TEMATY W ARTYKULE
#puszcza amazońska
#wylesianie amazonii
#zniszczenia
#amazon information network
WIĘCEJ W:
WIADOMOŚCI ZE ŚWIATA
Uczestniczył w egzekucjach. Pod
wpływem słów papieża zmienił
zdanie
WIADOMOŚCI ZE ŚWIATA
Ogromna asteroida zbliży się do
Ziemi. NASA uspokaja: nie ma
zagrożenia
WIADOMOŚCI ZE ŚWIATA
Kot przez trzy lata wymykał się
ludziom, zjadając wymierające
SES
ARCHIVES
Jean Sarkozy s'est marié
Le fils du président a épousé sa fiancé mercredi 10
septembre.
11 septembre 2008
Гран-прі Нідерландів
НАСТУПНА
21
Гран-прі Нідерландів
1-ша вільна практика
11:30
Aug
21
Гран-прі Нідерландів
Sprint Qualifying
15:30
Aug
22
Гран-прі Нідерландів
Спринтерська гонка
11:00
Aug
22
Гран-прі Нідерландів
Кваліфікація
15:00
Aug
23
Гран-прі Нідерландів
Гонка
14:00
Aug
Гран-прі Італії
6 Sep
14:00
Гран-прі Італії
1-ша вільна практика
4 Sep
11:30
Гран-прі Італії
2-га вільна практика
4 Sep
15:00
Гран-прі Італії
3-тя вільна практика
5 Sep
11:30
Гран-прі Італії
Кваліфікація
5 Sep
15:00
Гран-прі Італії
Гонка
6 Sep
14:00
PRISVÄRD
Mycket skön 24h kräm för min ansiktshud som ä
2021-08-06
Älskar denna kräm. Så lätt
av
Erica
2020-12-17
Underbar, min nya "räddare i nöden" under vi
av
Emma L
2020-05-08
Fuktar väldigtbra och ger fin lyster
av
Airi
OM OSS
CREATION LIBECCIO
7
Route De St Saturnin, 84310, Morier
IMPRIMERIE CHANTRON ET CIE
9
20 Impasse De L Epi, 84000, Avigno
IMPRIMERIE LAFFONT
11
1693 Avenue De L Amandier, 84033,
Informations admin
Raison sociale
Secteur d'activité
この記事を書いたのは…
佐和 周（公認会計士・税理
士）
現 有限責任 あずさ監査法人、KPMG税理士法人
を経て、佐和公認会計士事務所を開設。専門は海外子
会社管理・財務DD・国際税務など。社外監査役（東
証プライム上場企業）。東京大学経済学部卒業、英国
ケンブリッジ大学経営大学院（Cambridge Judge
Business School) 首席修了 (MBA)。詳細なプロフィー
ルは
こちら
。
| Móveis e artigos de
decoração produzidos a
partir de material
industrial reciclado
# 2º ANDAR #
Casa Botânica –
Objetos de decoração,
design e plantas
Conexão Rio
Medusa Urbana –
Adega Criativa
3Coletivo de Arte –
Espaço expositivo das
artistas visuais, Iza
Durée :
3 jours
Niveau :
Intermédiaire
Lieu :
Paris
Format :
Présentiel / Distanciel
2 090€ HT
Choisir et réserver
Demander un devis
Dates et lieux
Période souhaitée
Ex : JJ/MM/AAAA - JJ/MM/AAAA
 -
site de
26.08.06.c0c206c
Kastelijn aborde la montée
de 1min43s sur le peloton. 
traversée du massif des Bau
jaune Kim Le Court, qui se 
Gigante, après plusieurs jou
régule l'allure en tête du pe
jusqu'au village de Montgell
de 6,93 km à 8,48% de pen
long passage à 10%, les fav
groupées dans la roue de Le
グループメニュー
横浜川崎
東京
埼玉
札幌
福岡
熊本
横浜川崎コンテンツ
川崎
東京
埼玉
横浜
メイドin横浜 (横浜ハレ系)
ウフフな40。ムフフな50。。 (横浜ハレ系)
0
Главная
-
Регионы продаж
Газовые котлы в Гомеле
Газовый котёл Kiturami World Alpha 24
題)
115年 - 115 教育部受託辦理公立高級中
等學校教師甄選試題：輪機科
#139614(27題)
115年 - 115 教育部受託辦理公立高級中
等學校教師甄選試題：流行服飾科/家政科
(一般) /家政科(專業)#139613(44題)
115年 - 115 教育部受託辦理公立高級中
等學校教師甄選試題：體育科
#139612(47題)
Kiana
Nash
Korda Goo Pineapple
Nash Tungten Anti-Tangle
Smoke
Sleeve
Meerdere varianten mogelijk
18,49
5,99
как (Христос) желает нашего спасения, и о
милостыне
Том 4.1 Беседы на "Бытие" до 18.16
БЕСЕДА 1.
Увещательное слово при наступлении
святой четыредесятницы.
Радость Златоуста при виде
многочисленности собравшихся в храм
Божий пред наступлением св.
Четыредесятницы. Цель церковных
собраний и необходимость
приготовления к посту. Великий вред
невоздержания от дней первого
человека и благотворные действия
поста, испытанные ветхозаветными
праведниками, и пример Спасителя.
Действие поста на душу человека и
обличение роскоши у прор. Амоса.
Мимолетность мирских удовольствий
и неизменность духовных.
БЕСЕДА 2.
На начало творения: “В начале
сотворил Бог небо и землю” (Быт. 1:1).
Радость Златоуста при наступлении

# # # #

What is expected: From the material above, copy every line that has the word "IMPRIMERIE" in it.

Response:
IMPRIMERIE CHANTRON ET CIE
IMPRIMERIE LAFFONT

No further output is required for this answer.